This op-ed was originally published in The Globe and Mail on October 11, 2018.
Canadian Industrial Outlook
The tentative United States-Mexico-Canada Agreement (USMCA) does not provide full satisfaction to the demands of any of the interested parties. This outcome, however, is a good sign. It suggests that all parties involved had to make some hard decisions and compromises on their bargaining positions. For Canada, there is much to like about the new agreement, and some reasons for concern. The concessions made to the United States on loosening access to Canada’s supply-managed industries − and, in particular, the dairy sector − are not one of the those.
The most important aspect of the USMCA for Canada is the stability the agreement brings and the expected impact this stability will have on business investment. Despite record-low unemployment rates and clear indications that businesses are operating at full capacity, business investment was so anemic last year that the productive capital stock was unchanged. Uncertainty regarding the renegotiation of the North American free-trade agreement was a key factor influencing the weakness in business spending.

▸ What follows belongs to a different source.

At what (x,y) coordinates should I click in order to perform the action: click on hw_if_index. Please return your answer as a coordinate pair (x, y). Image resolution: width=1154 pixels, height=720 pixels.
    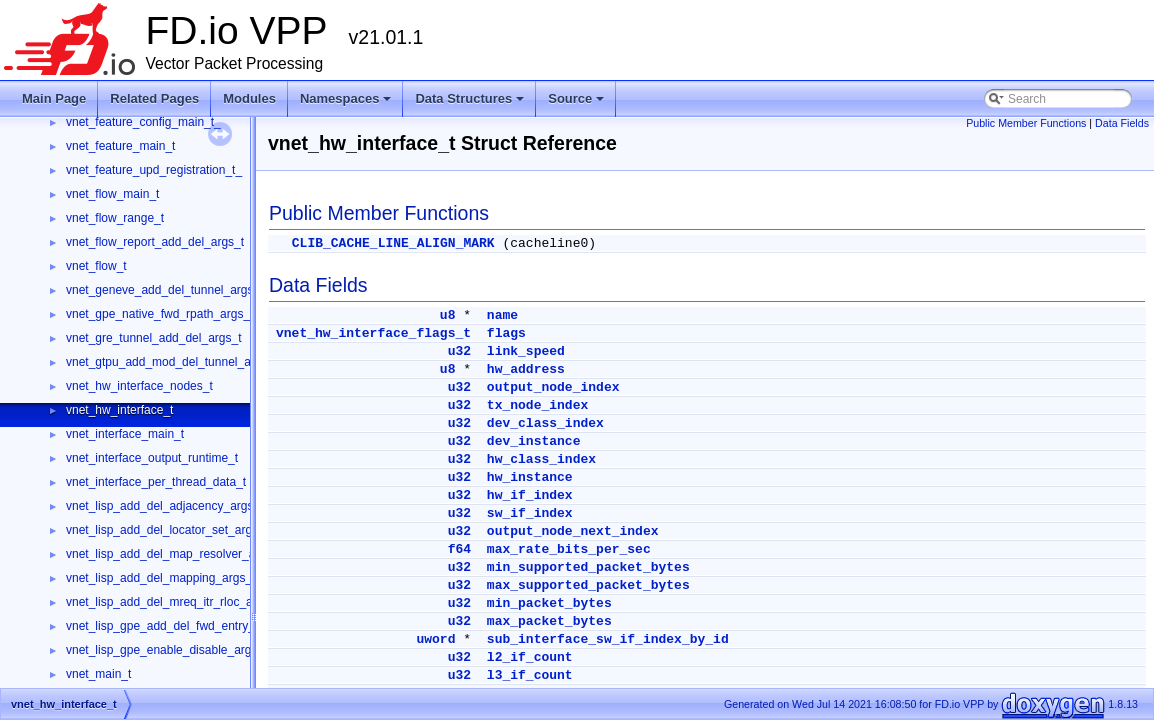
    Looking at the image, I should click on (530, 495).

The retention of the dispute-resolution mechanism is another clear win for Canada. This provision allows companies hurt by tariffs imposed by one country to appeal to a multinational panel. Given the continuance of tariffs on Canadian steel, aluminum and softwood lumber, this is clearly a valuable process. The terms of the deal are also expected to improve the attractiveness of both Canada and the United States, relative to Mexico, as destinations for auto-related investment.
Despite these clear benefits, the potential negative impact of the deal on Canada’s dairy industry is a commonly cited concern. However, the USMCA will not spell the end of supply management. Instead, this agreement continues a pattern of recent trade agreements, such as the Canada-EU Comprehensive Economic and Trade Agreement and the Comprehensive and Progressive Agreement for Trans-Pacific Partnership, which have gradually chipped away at Canada’s supply-management system. The USMCA will give U.S. dairy producers duty-free access to 3.6 per cent of the Canadian market and increase proportionately the access of Canadian producers to the U.S. market.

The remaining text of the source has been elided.